» **Assignment**: Find and copy the lines in the records beneath this task that contain the word "acrílico".

--- Supplied material Enclosed Below ---

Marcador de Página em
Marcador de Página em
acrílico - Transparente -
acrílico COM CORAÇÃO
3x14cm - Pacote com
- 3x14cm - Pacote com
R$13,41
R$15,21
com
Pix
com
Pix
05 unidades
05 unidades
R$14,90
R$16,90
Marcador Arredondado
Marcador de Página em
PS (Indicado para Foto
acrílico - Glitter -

--- End of Enclosed Supplied material ---
--- Supplied material Enclosed Below ---

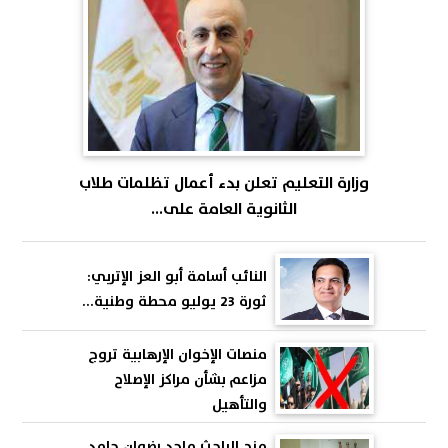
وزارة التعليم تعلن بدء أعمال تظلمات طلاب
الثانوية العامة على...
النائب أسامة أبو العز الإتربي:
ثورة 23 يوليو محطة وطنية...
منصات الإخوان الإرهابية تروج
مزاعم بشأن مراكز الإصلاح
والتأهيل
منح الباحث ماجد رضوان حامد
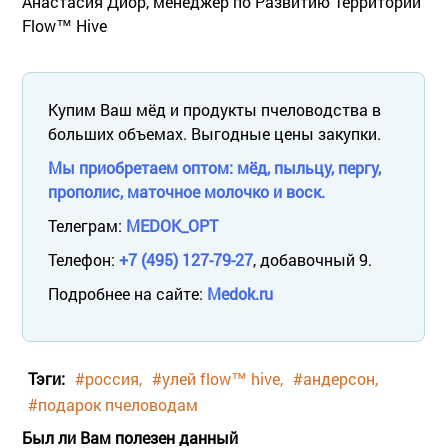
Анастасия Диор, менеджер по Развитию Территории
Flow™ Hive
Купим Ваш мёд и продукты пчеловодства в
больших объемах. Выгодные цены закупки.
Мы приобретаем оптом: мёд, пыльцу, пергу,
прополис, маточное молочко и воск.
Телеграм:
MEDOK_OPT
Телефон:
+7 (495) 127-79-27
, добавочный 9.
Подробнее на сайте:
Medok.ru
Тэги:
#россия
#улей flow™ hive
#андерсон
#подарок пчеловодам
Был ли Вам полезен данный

--- End of Enclosed Supplied material ---

» **Task answer**:
acrílico - Transparente -
acrílico COM CORAÇÃO
acrílico - Glitter -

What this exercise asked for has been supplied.